In order that the present invention may be more fully understood, key properties are presented and compared to prior typical valve seat insert material properties. The powder blend composition of example materials is presented in Table 1 and the properties are given in Table 2.
In Table 1, Fe stands for base powder which is used in the mixture and which is straight iron powder or alloyed steel powder. Tool steel powder stands for the second component of the mixture and it is admixed as tool steel powder of M2 or M3/2 type. Cu is added by infiltration of the compact during sintering; graphite and solid lubricant are added in the mixture as elemental powders.
All the powders are mixed with evaporative lubricant, compacted at 6.8 g/cm3 and sintered at 1120° C. (2050° F.). Thermal treatment was carried out after sintering by tempering in air or nitrogen atmosphere at 550° C.
After processing, critical properties were determined on typical samples of each alloy. Machinability was evaluated by face cutting and plunge cutting of 2000 valve seat inserts manufactured with the example materials. Tool wear was measured every fifty cuts. Wear plotted vs. number of cuts and a linear regression analysis was performed. The slope of the regression line indicates the wear rate and was reported as a machinability criterion. In addition, the scar depth on the insert flank cutting edge was measured at the end of each machinability test. Scar depths were also reported as an indication of the machinability of the tested materials.
A measure of the alloy hot wear resistance was obtained in a high temperature sliding wear rig. Ground rectangular bars of the test materials were fixed and an alumina ball was slid with a reciprocating motion on the ground flat surface of the samples. The test samples were maintained at 450° C. during the test. The scar depth is indicative of the sample wear resistance at these conditions.
Hot hardness was measured at different sample temperatures by recording at least five readings at the same temperature and averaging the results.
Thermal conductivity values were calculated by multiplying the measured values of specific heat capacity, thermal diffusivity and density at a given temperature.
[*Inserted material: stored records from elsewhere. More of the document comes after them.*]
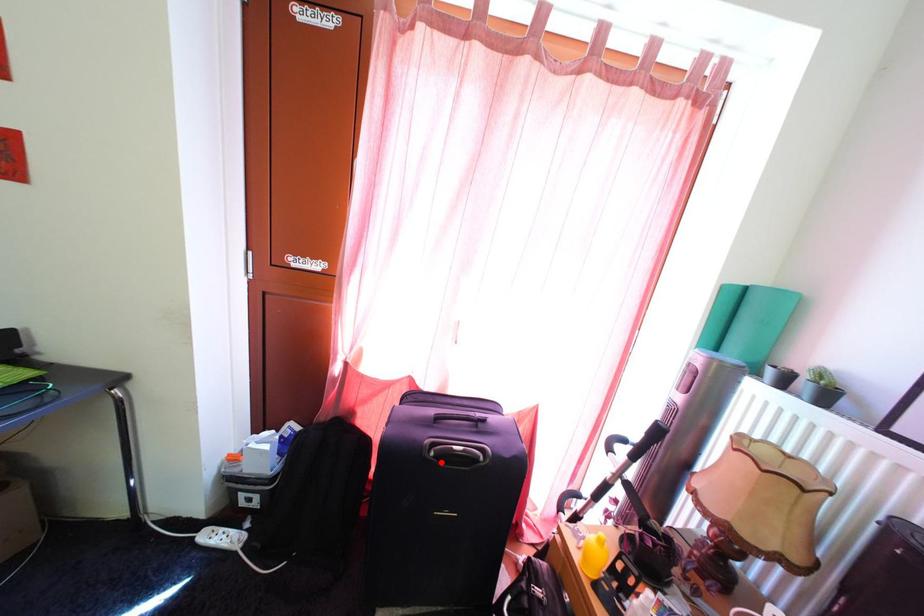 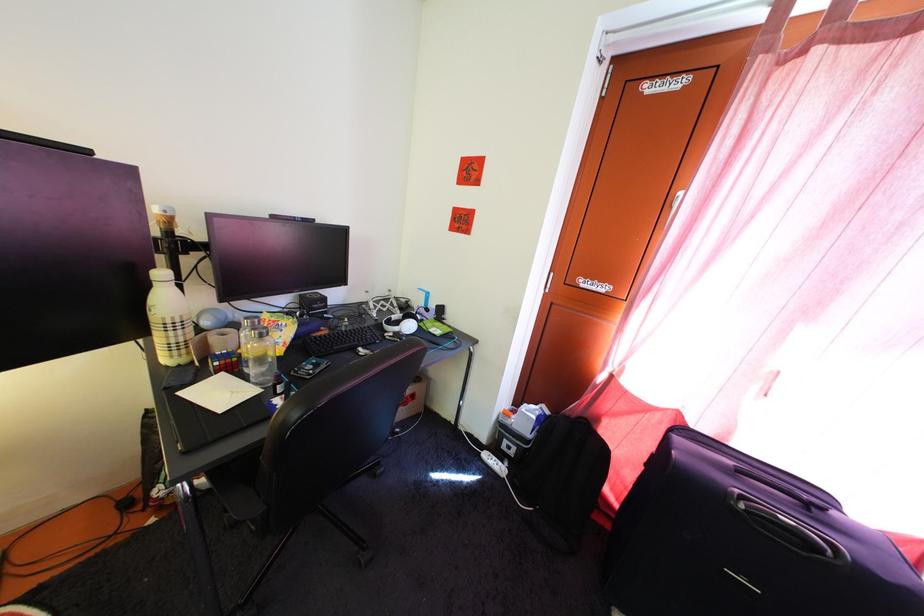 Locate, in the second image, the point that corresponds to the highlighted location in the first image.

(751, 515) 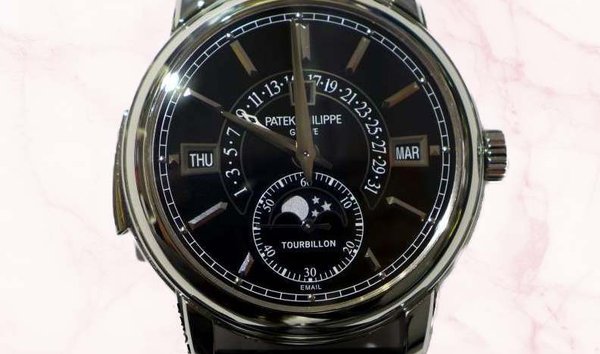 This screenshot has width=600, height=354. What are the coordinates of `marble background` in the screenshot? It's located at (564, 66). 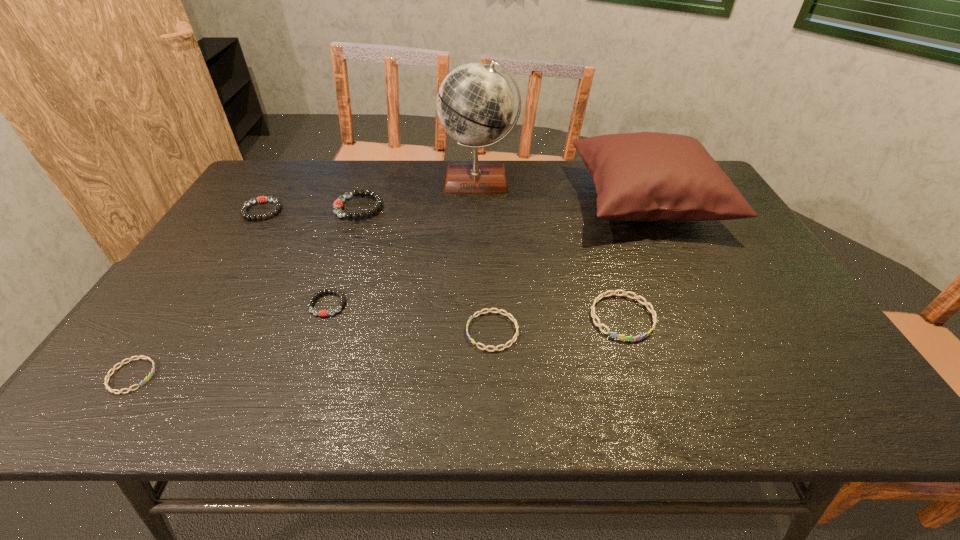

Table 2 summarizes the properties of the new material as compared to existing valve seat insert materials containing more than 5 times as much tool steel in their composition. The invented material (“New Alloy”) machines 2.5 to 3.7 times better than the example materials with same hot wear resistance and very comparable hot hardness resistance.
Considering that maximum expected operation temperature for an exhaust valve seat insert is approximately 350° C., the results presented in Table 2 demonstrate clearly that the new material will perform better than valve seat Material B and almost as well as valve seat Material A while displaying much higher machinability than Material A. The combined effects of machinability, cost, thermal conductivity and wear resistance make this material an ideal replacement of costly products for engine application as valve seat insert material.
Obviously, many modifications and variations of the present invention are possible in light of the above teachings. It is, therefore, to be understood that within the scope of the appended claims, the invention may be practiced otherwise than as specifically described. The invention is defined by the claims.